Wes Anderson es de esos directores (yo diría que hasta del nivelde Tim Burton) de los que puedes encontrar una tabla en la que se señala cuáles de sus actores fetiches aparecen en cada una de sus películas. Pero a la altura de 2009, con cinco largos a su espalda estrenados en cine y dos más por delante hasta la fecha de hoy, Wes Anderson tenía una marca de autor muy definida pero poco conocida, por lo que Fantástico Mr. Fox se vendió más que por su firma por la misma técnica que cualquier película de animación: por sus voces dobladoras, que contaban con George Clooney y Meryl Streep. Sin embargo, eso ya te está diciendo dos cosas: uno, que no son actores de comedia al uso y, dos, que tampoco es una película infantil;y esta escena lo demuestra bien (no lo digo solo por la cantidad de fans que se tatúan la silueta del lobo). Creo que hace falta insistir en esto, porque sigo viendo injusto que sus nominaciones solo pudieran llevar la coletilla “…de animación”, como si de una película dirigida al público infantil se tratase (solo Toy Story 3 consiguió competir en la otra liga). Aunque creo que quizá solo con la simpleza de la mente de un niño se puede recoger lo que transmite esta escena.

El Sr. Fox, su hijo Ash, su sobrino Kristofferson y Kylieacaban de escapar victoriosos con su moto sidecar cuando, en medio de la carretera, Kylie ve a un lobo. El Sr. Fox para, preguntándose de dónde ha salido ese canis lupus que está en una montaña nevada a lo lejos, e intentando mantener una conversación con él. Sin respuestas, El Sr. Fox alza el puño derecho y el lobo le devuelve el saludo. “Qué animal tan hermoso. Deseadle suerte”, dice el Sr. Fox. Y esas resultan ser las palabras necesarias para terminar esta escena. Un fragmento que, sin tener una relevancia imprescindible en la historia, y del que se podría prescindir para la continuidad de la acción, resulta ser un pequeño respiro… Literalmente, una parada en medio de la carretera, por la simple admiración que al Sr. Fox le gusta transmitir sobre los animales y las cosas.

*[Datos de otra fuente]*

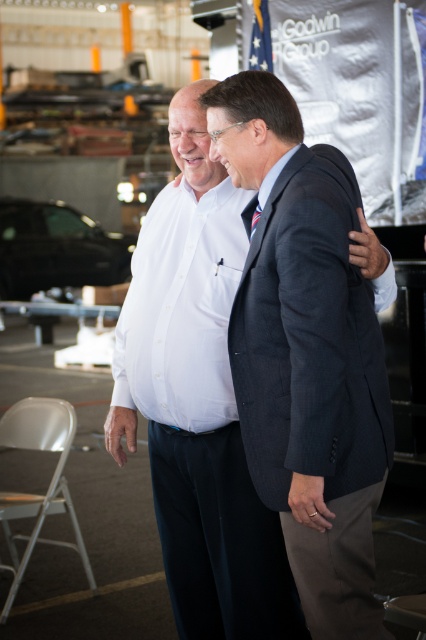 You are a photographer standing at the entrance of the warehouse. You want to take a photo of the shiny black car at center and the striped silk tie at center in the same frame. Given that your camera has a maximum focus range of 30 feet, will both objects be in focus?

The distance between the shiny black car at center and the striped silk tie at center is 33.94 feet. Since the camera can only focus up to 30 feet, the objects are too far apart for both to be in focus simultaneously.

You are a photographer setting up a photo shoot in the described scene. You need to ensure that both the white shirt at center and the striped silk tie at center are clearly visible in the final image. Given their sizes, which object should you focus on first to ensure proper exposure, and why?

The white shirt at center has a larger size compared to the striped silk tie at center, so you should focus on the white shirt at center first to ensure proper exposure because its larger size will dominate the composition and require accurate lighting adjustments. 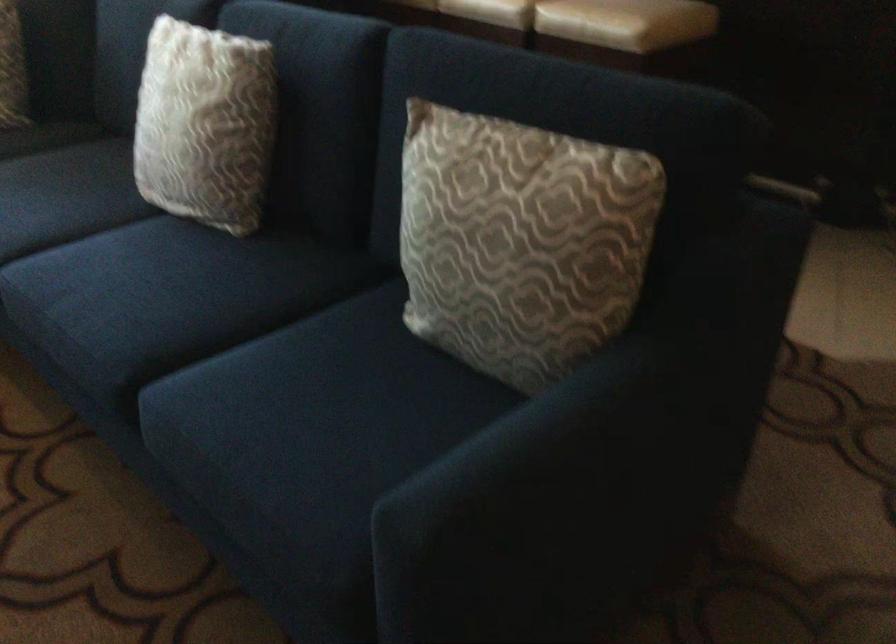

Por supuesto que fuera de contexto, si no has visto la película, carece de sentido. Te animo a que intentes ponérselo. Yo, todavía, no lo he conseguido. Por eso aún hoy sigo sin palabras, no sé de qué tacos trata. Solo sé que se ha ganado un espacio en mi memoria por ser la escena de cine que me ha producido una curiosidad tan intensa en apenas un minuto de duración.